The novel thing about this group of shaders is that it transforms the image output by the 'console/arcade/computer' into HDR space first i.e brightens it first and then applies
an aperture grille afterwards which is kind of what a CRT would actually do - its kind of a kin to the electron beam (but nothing like it lol).
My HDR 700 monitors does seem to get reasonably close to the brightness of my PVM's - its not quite there but its close.
You'll need a version of RetroArch post Christmas 2021 that disables the HDR chain when it detects a HDR render target in the render chain
NOTE: when the hdr10 and inverse_tonemap shaders are envoked the Peak Luminance and Paper White Luminance in the menu *do nothing* instead set those values through the 'Shader Parameters' instead
Set Peak Luminance to the 'Peak Luminance' of your monitor and set Paper White Luminance to roughly half dependent on the game and the monitor.
Also try to use a integer scaling - its just better - overscaling is fine/great.
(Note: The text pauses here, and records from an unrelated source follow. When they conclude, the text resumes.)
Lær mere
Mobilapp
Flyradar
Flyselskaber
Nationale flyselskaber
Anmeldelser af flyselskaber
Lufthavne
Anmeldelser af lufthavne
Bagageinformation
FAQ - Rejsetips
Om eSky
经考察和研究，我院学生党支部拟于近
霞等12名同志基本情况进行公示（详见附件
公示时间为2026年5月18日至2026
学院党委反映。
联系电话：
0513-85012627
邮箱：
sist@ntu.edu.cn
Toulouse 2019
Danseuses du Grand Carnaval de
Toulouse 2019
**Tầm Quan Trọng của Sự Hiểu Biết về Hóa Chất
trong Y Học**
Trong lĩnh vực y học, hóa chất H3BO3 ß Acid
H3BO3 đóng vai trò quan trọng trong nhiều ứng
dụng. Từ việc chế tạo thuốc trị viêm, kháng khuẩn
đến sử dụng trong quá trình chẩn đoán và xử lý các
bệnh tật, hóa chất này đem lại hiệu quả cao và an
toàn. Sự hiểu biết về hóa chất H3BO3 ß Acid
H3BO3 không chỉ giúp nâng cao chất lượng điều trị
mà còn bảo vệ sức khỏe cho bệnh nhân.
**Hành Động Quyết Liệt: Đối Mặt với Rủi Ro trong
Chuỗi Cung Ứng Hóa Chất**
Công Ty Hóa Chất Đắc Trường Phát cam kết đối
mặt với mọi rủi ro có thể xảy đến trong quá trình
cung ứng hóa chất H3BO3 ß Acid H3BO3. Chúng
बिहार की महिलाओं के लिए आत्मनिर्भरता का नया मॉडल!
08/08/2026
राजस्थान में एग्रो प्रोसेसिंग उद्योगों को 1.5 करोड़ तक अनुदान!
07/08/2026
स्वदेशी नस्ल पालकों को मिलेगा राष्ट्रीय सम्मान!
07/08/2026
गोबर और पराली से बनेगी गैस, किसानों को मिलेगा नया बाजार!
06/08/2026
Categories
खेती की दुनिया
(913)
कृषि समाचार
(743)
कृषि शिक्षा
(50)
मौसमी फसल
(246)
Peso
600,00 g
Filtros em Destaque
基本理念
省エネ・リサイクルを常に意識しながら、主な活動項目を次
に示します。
This shader doesn't do any geometry warping or bouncing of light around inside the screen - I think these effects just add unwanted noise, I know people disagree. Please feel free to make you own and add them
Works only with the D3D11/D3D12 drivers currently
If taking fullscreen at 4K it currently emulates lower than a 600TVL screen - ie 3840(res) / 6(aperture grille pattern) = 640 TVL.
But 600TVL on a 4:3 TV actually means 800 vertical lines as the TVL figure relates to the screen height across the width.
We need 8K to really start to get round the right ballpark. We need 9600 resolution to have the full 12 pixel apperture grille (800TVL * 12 (aperture grille pattern))
TODO: Make the horizontal scanlines more blurry in the vertical direction - we're working in HDR space at this point so its trickier than normal.